Part C: Changes in Loyalty Andrew Baker was a soldier in the 22nd North Carolina Infantry, C.S.A., Pettigrew's 
brigade. He participated in the brutal fighting that opened the battle on July 1 and in the culmination on July 3. He 
wrote about his experience on the final day of fighting for the magazine of a Confederate veterans' organization. 
The Capt. W. T. Magruder to whom he referred was a graduate of the U.S. Military Academy at West Point and 
fought for the Union as a captain in the 1st U.S. Cavalry until October 1, 1862. Magruder then joined the 
Confederate army, became a captain in the 26th North Carolina Infantry, and died at Gettysburg at the hands of 
his former comrades. Baker wrote about that action: 
When we reached to within one hundred yards of the plank fence, which stood on the opposite side of the road 
passing the cemetery to that of the stone fence, the officers of the Eleventh Mississippi had been largely killed or 
wounded, and the officer who seemed to be in command was Capt. John V. Moore, of the University Grays. He was 
then in front of Company D, endeavoring to hold the regiment back in line with the troops on our right.

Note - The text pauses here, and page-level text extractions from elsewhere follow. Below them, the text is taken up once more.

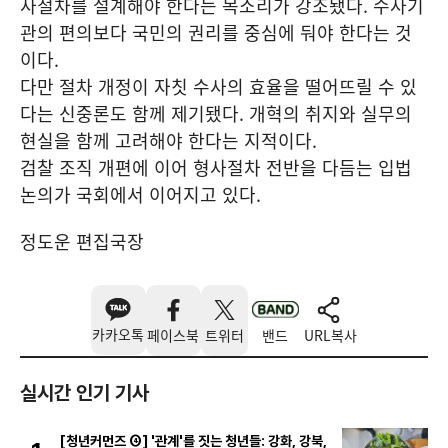
사절차를 설계해야 한다는 목소리가 강조됐다. 수사기
관의 편의보다 국민의 권리를 중심에 둬야 한다는 것
이다.
다만 절차 개정이 자칫 수사의 효율을 떨어뜨릴 수 있
다는 신중론도 함께 제기됐다. 개혁의 취지와 실무의
현실을 함께 고려해야 한다는 지적이다.
검찰 조직 개편에 이어 형사절차 전반을 다듬는 입법
논의가 국회에서 이어지고 있다.
정도운 편집국장
카카오톡
페이스북
트위터
밴드
URL복사
실시간 인기 기사
[청년커먼즈 ④] '관계'를 짓는 청년들: 강화, 강북,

I hallooed to 
him, saying: ' John, for heaven's sake give the command to charge.' He replied that he could not take the 
responsibility. I then, without authority, gave the command myself, which was promptly repeated and responded 
to, at which time a run was made for the fence and over it. Just after getting over the fence, and when about half 
way across the road, I was shot down. The balance of the command which had not been killed or wounded rushed 
on and jumped the stone fence, charging rapidly to the top of Cemetery Ridge, in line with the Twenty-sixth North 
Carolina on the right. 
Just after I had fallen I looked to my right, where a little house stood, just against which the end of the stone fence 
rested on either side. Behind this house some ten or twelve of the Twenty-sixth North Carolina boys for a moment 
halted, with Capt. W. T. Magruder, who had been formerly a colonel of cavalry in the U.S. army, and who had 
resigned after the emancipation proclamation and had joined our army, said to them: ' Men, remember your 
mothers, wives, and sisters at home, and do not halt here.' All responded in a moment, and rushed on to rejoin the 
regiment, then going to the top of Cemetery Heights. Capt. Magruder himself leaped the stone fence on the 
western side of the house, and was shot down at once, either as he went over the fence or just after getting over it. 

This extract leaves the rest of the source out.